2. The data we collect
- Account data: name, email address, password (stored hashed), organisation/Space name.
- Billing data: plan, billing contact and transaction records. Card payments are handled by our
payment provider; we do not store full card numbers.
- Content data: the scopes, quotes, specifications, snippets, documents and client details you
create in the Service.
- Usage data: log data, device and browser information, and actions taken in the Service, used
to run, secure and improve it.
- Communications: messages you send us via [SUPPORT EMAIL] or the contact form.
3. How we use your data and our lawful bases
- To provide the Service (contract), creating your account, running the app, generating PDFs
and enabling e-signature and collaboration.
- To take payment (contract), billing your chosen plan.
- To secure and improve the Service (legitimate interests), diagnostics, preventing abuse and
product improvement.
- To communicate with you (contract / legitimate interests), service messages; marketing only
where you have consented, with an easy opt-out.
- To meet legal obligations (legal obligation), tax, accounting and lawful requests.
4. Sharing and sub-processors
We do not sell your personal data. We share it with service providers who help us run ScopeDeck, under contract and only as needed. Current sub-processors include:
- [HOSTING PROVIDER, e.g. Supabase / PostgreSQL hosting], application database and hosting.
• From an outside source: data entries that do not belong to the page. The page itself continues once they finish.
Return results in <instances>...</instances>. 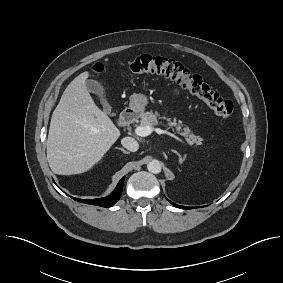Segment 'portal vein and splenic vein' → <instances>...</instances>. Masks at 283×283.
<instances>
[{
  "mask_svg": "<svg viewBox=\"0 0 283 283\" xmlns=\"http://www.w3.org/2000/svg\"><path fill=\"white\" fill-rule=\"evenodd\" d=\"M152 131H155L156 133L158 134H167L173 138H175L176 140L184 143L181 139H179L177 136H175L174 134H172L171 132H168L166 130H162L160 128H157V129H154V128H151L149 126H138L136 127L135 129V133L138 135V136H141V137H146L148 135H150L152 133Z\"/></svg>",
  "mask_w": 283,
  "mask_h": 283,
  "instance_id": "1",
  "label": "portal vein and splenic vein"
}]
</instances>
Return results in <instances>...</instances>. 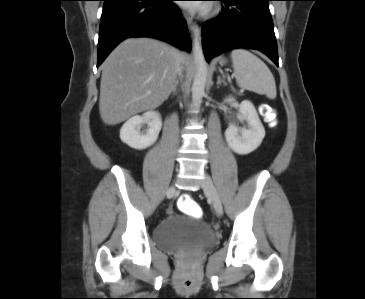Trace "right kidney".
<instances>
[{
    "label": "right kidney",
    "instance_id": "right-kidney-1",
    "mask_svg": "<svg viewBox=\"0 0 365 299\" xmlns=\"http://www.w3.org/2000/svg\"><path fill=\"white\" fill-rule=\"evenodd\" d=\"M143 123H148L149 126L145 134L139 130V126ZM161 128L160 115L155 111H148L125 122L120 130V139L131 148L142 150L156 142Z\"/></svg>",
    "mask_w": 365,
    "mask_h": 299
}]
</instances>
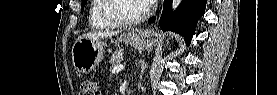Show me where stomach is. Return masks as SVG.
<instances>
[{"mask_svg":"<svg viewBox=\"0 0 277 95\" xmlns=\"http://www.w3.org/2000/svg\"><path fill=\"white\" fill-rule=\"evenodd\" d=\"M139 50L150 49L156 42L152 31L132 29L119 38ZM105 43L101 39L78 38L72 46V63L78 73L91 72L102 60Z\"/></svg>","mask_w":277,"mask_h":95,"instance_id":"stomach-1","label":"stomach"}]
</instances>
- [CDN / SECURITY, e.g. Cloudflare], content delivery and protection.
- [PAYMENT PROVIDER], subscription billing.
- [EMAIL PROVIDER], transactional and support email.
A current list is maintained in the DPA. Where data is transferred outside the UK/EEA, we rely on appropriate safeguards such as the UK International Data Transfer Agreement or Addendum.
5. How long we keep it
We keep account and content data for as long as your account is active. After you close your account, we delete or anonymise personal data within [RETENTION PERIOD, e.g. 30–90 days], except where we must retain records to meet legal obligations (for example, billing records for tax purposes). You can export your work before you leave, see security.
6. Security
We use technical and organisational measures to protect personal data, including encryption in transit and at rest, tenant isolation between Spaces, access controls and regular backups. More detail is on our security page. No system can be guaranteed perfectly secure, but we work to protect your data and to notify you of any breach as required by law.
7. Your rights
Under UK GDPR you have the right to access, rectify, erase, restrict or object to processing, to data portability, and to withdraw consent where processing relies on it. To exercise any right, contact [SUPPORT EMAIL]. You also have the right to complain to the Information Commissioner's Office (ICO) at ico.org.uk.
8. Cookies
We use cookies and similar technologies that are strictly necessary to run the Service, and [ANALYTICS / PREFERENCE COOKIES, describe and link to a cookie notice or banner]. You can control non-essential cookies through [COOKIE CONTROLS].
9. Children
The Service is not intended for individuals under 18, and we do not knowingly collect their data.
10. Changes to this policy
We may update this policy from time to time. We will post the updated version here and, for material changes, notify you through the Service or by email.
11. Contact
Questions about this policy or your data: [SUPPORT EMAIL], or write to [COMPANY LEGAL NAME], [ADDRESS].